▶ **To do**
Copy every record word for word. The images stay behind.

Start of Task data

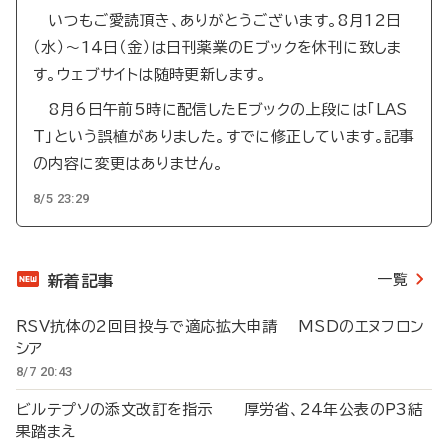
いつもご愛読頂き、ありがとうございます。8月12日
（水）～14日（金）は日刊薬業のEブックを休刊に致しま
す。ウェブサイトは随時更新します。
8月6日午前5時に配信したEブックの上段には「LAS
T」という誤植がありました。すでに修正しています。記事
の内容に変更はありません。
8/5 23:29
一覧
新着記事
RSV抗体の2回目投与で適応拡大申請 MSDのエヌフロン
シア
8/7 20:43
ビルテプソの添文改訂を指示 厚労省、24年公表のP3結
果踏まえ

End of Task data

▶ **Solution for this exercise**
いつもご愛読頂き、ありがとうございます。8月12日
（水）～14日（金）は日刊薬業のEブックを休刊に致しま
す。ウェブサイトは随時更新します。
8月6日午前5時に配信したEブックの上段には「LAS
T」という誤植がありました。すでに修正しています。記事
の内容に変更はありません。
8/5 23:29
一覧
新着記事
RSV抗体の2回目投与で適応拡大申請 MSDのエヌフロン
シア
8/7 20:43
ビルテプソの添文改訂を指示 厚労省、24年公表のP3結
果踏まえ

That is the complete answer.